What is needed: Among the records below, find the line that has "LARISSA 7 ANOS!!"; from there, give the lines again exactly, and stop after the line that has "fotografofestainfantil-fotografiabuffetespacopapagaio".

Available records:
+-------+

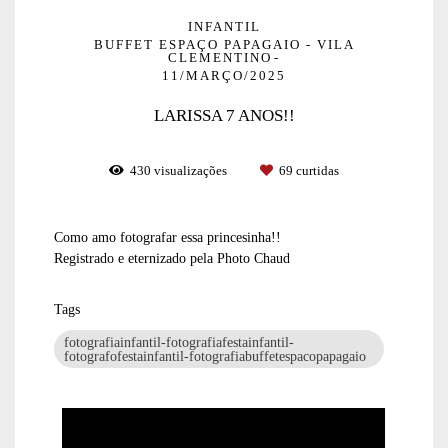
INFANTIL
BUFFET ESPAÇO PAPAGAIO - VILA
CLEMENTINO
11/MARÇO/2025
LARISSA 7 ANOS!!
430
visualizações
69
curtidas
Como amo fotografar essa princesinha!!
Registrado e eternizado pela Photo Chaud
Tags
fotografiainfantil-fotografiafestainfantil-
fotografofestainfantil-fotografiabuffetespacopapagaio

+-------+

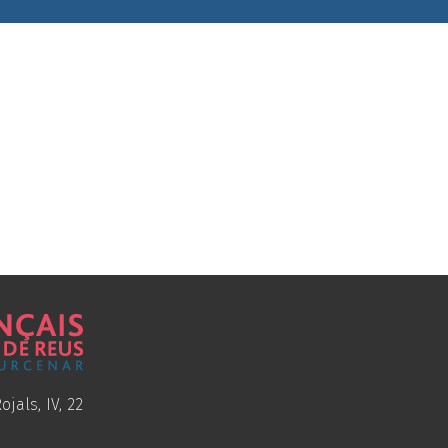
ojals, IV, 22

+-------+

Completed task:
LARISSA 7 ANOS!!
430
visualizações
69
curtidas
Como amo fotografar essa princesinha!!
Registrado e eternizado pela Photo Chaud
Tags
fotografiainfantil-fotografiafestainfantil-
fotografofestainfantil-fotografiabuffetespacopapagaio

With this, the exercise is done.